As an industry that moves forward with technology, video gaming advances in sophistication very rapidly. In 1980 Pac-Man was the height of gaming, a 2D yellow blob eating smaller yellow blobs in a maze whilst being chased by ghost shapes. 20 years later, the Sims allowed us to take complete control over a character’s life. Now we have games with open worlds, morals, communities of real people playing together and Pac-Man playable on our already obsolete mobile phones. One of the industries greatest strengths is its ability to adopt the latest technology and push it to produce fantastic entertainment. But, while the advancement of technology is seemingly infinite, is there a point in the advancement of video games that will be too far?

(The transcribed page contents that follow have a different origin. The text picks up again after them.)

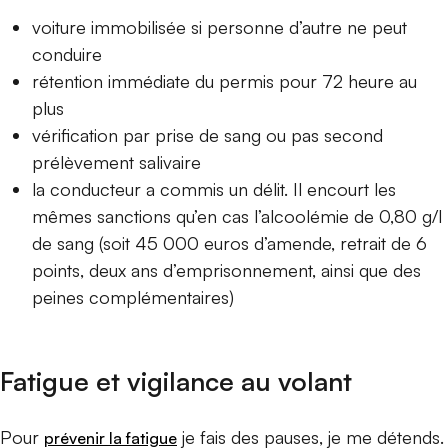
voiture immobilisée si personne d’autre ne peut
conduire
rétention immédiate du permis pour 72 heure au
plus
vérification par prise de sang ou pas second
prélèvement salivaire
la conducteur a commis un délit. Il encourt les
mêmes sanctions qu’en cas l’alcoolémie de 0,80 g/l
de sang (soit 45 000 euros d’amende, retrait de 6
points, deux ans d’emprisonnement, ainsi que des
peines complémentaires)
Fatigue et vigilance au volant
Pour
je fais des pauses, je me détends.
prévenir la fatigue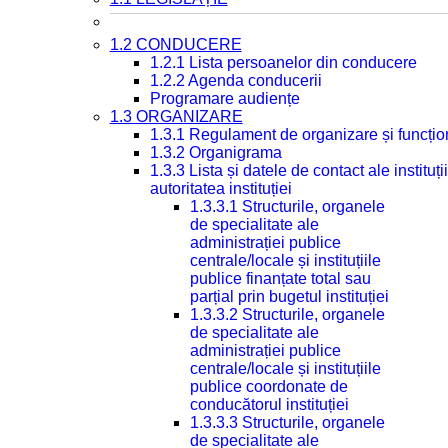
1.2 CONDUCERE
1.2.1 Lista persoanelor din conducere
1.2.2 Agenda conducerii
Programare audiențe
1.3 ORGANIZARE
1.3.1 Regulament de organizare și funcțio
1.3.2 Organigrama
1.3.3 Lista și datele de contact ale instit
autoritatea instituției
1.3.3.1 Structurile, organele
de specialitate ale
administrației publice
centrale/locale și instituțiile
publice finanțate total sau
parțial prin bugetul instituției
1.3.3.2 Structurile, organele
de specialitate ale
administrației publice
centrale/locale și instituțiile
publice coordonate de
conducătorul instituției
1.3.3.3 Structurile, organele
de specialitate ale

Morals have been finding their way into games lately. At the moment they tend not to be greatly developed. Actions are either good or bad leaving no grey area; your character can either be a hero or a villain, but we can assume that morals will play a bigger and more developed role in the future . In current games, however, I find it hard to be the bad guy. I know the villains always have the best weapons and powers but I just can’t bring myself to be that much of a dick. As the industry advances this is only going to get worse, with more excruciating decisions, maybe making games more difficult to play. Realism is something that games seem to aim for but I don’t believe that is why we play games.

It doesn’t end with morals either, advancement in graphics could be an even bigger problem. Quantic Dream’s Heavy Rain has one particularly difficult point where you have to cut off your character’s finger. It is amazing that a game can immerse you to the point where you have an emotional response, but how much is too much? Heavy Rain is not the most graphically accomplished game but perhaps that’s a good thing; if it was too realistic then it might be difficult to play.

How did you chop?

There are a number problems that could arise if games become too realistic. Arguments around violence in games could gain momentum (perhaps rightly so) and gamers might be alienated from newer systems because games hit too close to home. Can you imaging playing a Call of Duty where your character looks real and you have to kill AI that looks real? I think that such a game would be unsaleable. But does that mean that at some point the games industry will reach a plateau where no technical advancements are made? Perhaps, but it’s more likely that the industry will have to evolve, changing the type of games it makes and the type of style it uses in visuals. No one plays games purely for their realism; in 1980 Pac-Man was the height of gaming and it is still played and loved today. Games should first and foremost be enjoyable experiences and let’s hope that as they become more sophisticated they don’t lose sight of that.